Anti-HBV activity of the HBV capsid assembly modulator JNJ-56136379 across full-length genotype A–H clinical isolates and core site-directed mutants in vitro

Abstract

Abstract Objectives To characterize antiviral activity of the capsid assembly modulator (CAM-N) JNJ-56136379 against HBV genotypes and variants carrying amino acid substitutions in the core protein. Methods Anti-HBV activity of JNJ-56136379 was investigated against a diverse panel of 53 HBV clinical isolates (genotypes A–H). The impact of core amino acid substitutions using site-directed mutants (SDMs) was assessed in a transient replication assay. Results JNJ-56136379 median 50% effective concentration (EC50) values across all genotypes were 10–33 nM versus 17 nM (genotype D reference). JNJ-56136379 remained active against isolates carrying nucleos(t)ide analogue resistance mutations (median EC50 2–25 nM) or basal core promoter (BCP) ± precore (PC) mutations (median EC50 13–20 nM) or PC mutations (median EC50 11 nM), representing activity against isolates from HBeAg-positive and -negative hepatitis B patients. Core amino acid substitutions in the CAM-binding pocket, when tested as SDMs at positions 23, 25, 30, 33, 37, 106, 110, 118, 124, 127 and 128, reduced JNJ-56136379 anti-HBV activity; EC50 fold increases ranged from 3.0 (S106T) to 85 (T33N).

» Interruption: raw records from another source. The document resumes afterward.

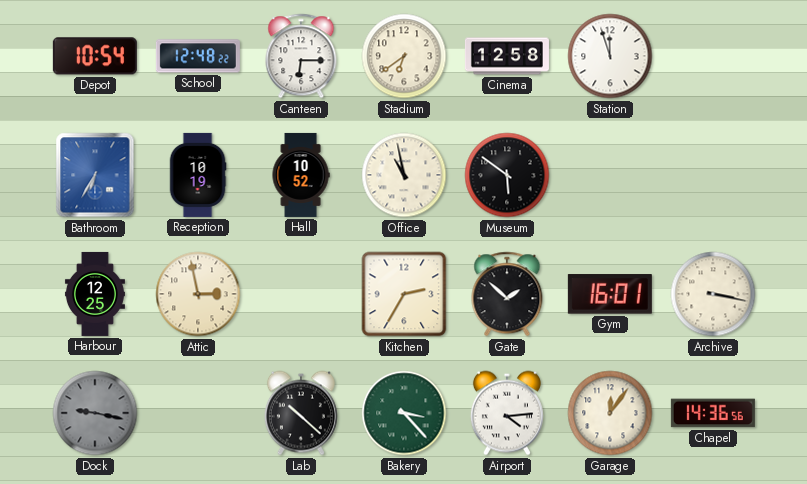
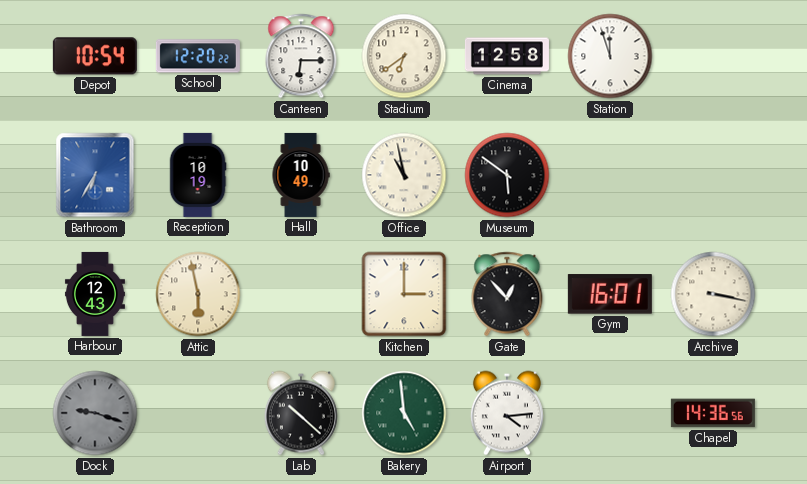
School: 12:48 -> 12:20
Hall: 10:52 -> 10:49
Harbour: 12:25 -> 12:43
Attic: 2:58 -> 5:58
Kitchen: 2:35 -> 3:00
Gate: 1:52 -> 12:53
Dock: 9:17 -> 9:18
Bakery: 3:23 -> 4:59
Garage: 12:06 -> none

All substitutions were rare in a public database of >7600 HBV core sequences (frequencies 0.01%–0.3%). Nucleos(t)ide analogues retained full activity against these core SDMs. Conclusions JNJ-56136379, a potent HBV CAM-N, currently in Phase 2 clinical development, was generally fully active against an extensive panel of genotype A–H clinical isolates, regardless of the presence of nucleos(t)ide analogue resistance or BCP/PC mutations. JNJ-56136379 activity was reduced by some core amino acid substitutions in the CAM-binding pocket.